In theory any old car can support DAB+ but car accessory manufacturers like to as ridiculous amount of money for car radios, so I doubt this change will occur faster than the car replacement rate.
DAB+ has been a complete failure so far. Its reception issues are even worse than FM and of the few people I know that have even heard of it, nobody cares. The benefactors of the DAB+ transition aren't the people listening tk the radio, but the radio stations fighting for frequency space.
if you think DAB a failure, then the "we" I meant is just unevenly distributed.
(norway and switzerland are both mountainous countries, which meant the same FM station had to maintain several different transmitters on numerous frequencies — if you're in a country flat enough to serve with vanilla sugar and hagelslag, might that have something to do with our divergent experiences?)
The average age of a Norwegian car is still 11 years (https://www.ssb.no/en/statbank/table/05528/tableViewLayout1/), not the five since DAB+ has been mandated. I don't know if Norway has a large car radio upgrading scene, but support is still far from guaranteed. Broadcasters may have switched away, but with the modern omnipresence of services like Spotify, I wouldn't be surprised if the cars not supporting DAB simply don't use their radio anymore. Based on the numbers I can find, 30% of Norwegian cars still can't receive DAB broadcasts and at the time of the switchover only a third of the cars on the road could even receive DAB transmissions. Percentages improve if you also count home radios (that's where the 97% number comes from) but it's a lot easier to install a new radio at home than it is to upgrade your car.
Furthermore, DAB transmits on an even higher frequency than FM, so mountainous areas will need more transmitters than with plain FM, not less. Sure, the combined digital streams DAB provides are used to reduce the amount of transmitter installations, but that also could've happened with FM.
DAB is far from a failure. It'll eventually replace FM by mandate, because there's an incentive for governments to let more radio stations pay for broadcasting licenses. However, it's also far from a success at the moment. Access to streaming services such a Spotify or the internet broadcasts of the radio stations themselves has probably eased the transition as well.

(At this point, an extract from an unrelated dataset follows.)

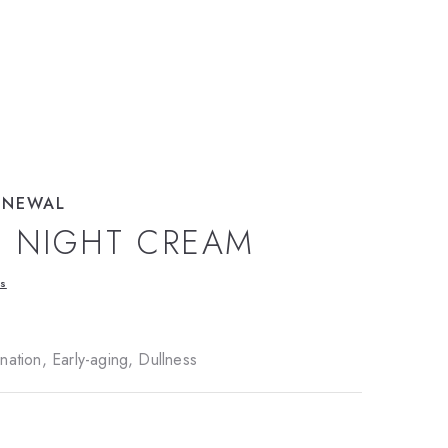
ENEWAL
L NIGHT CREAM
ws
ation, Early-aging, Dullness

I haven't listened to FM, AM, DAB, or anything broadcast since I've been able to connect my phone to my car (20 years?).
Why would I listen to what the station programmers decide (and possibly riddled with ads) when I can configure my phone to play whatever I want when I want?
I’ve never used radio in my current car. Yes, I connect my phone to my car and, if I don’t have cell reception, plenty of music in my library. That’s probably pretty normal.
The FM bands are more commercially 'interesting', because they're wider. One traditional FM band can fit tens of digital radio stations in, via DAB or DRM or HD radio etc.
AM bands aren't very useful for modern tech because you need huge antennas, can't do MIMO or squeeze much data in, etc.
Yes if you remember back to pre-digital era, there were maybe half a dozen FM stations in most areas. Even without "preset" buttons you could tune them almost by memory by how far you had to spin the dial. Now there are dozens of FM stations, often low power but it seems like almost every 0.2 frequency increment has something.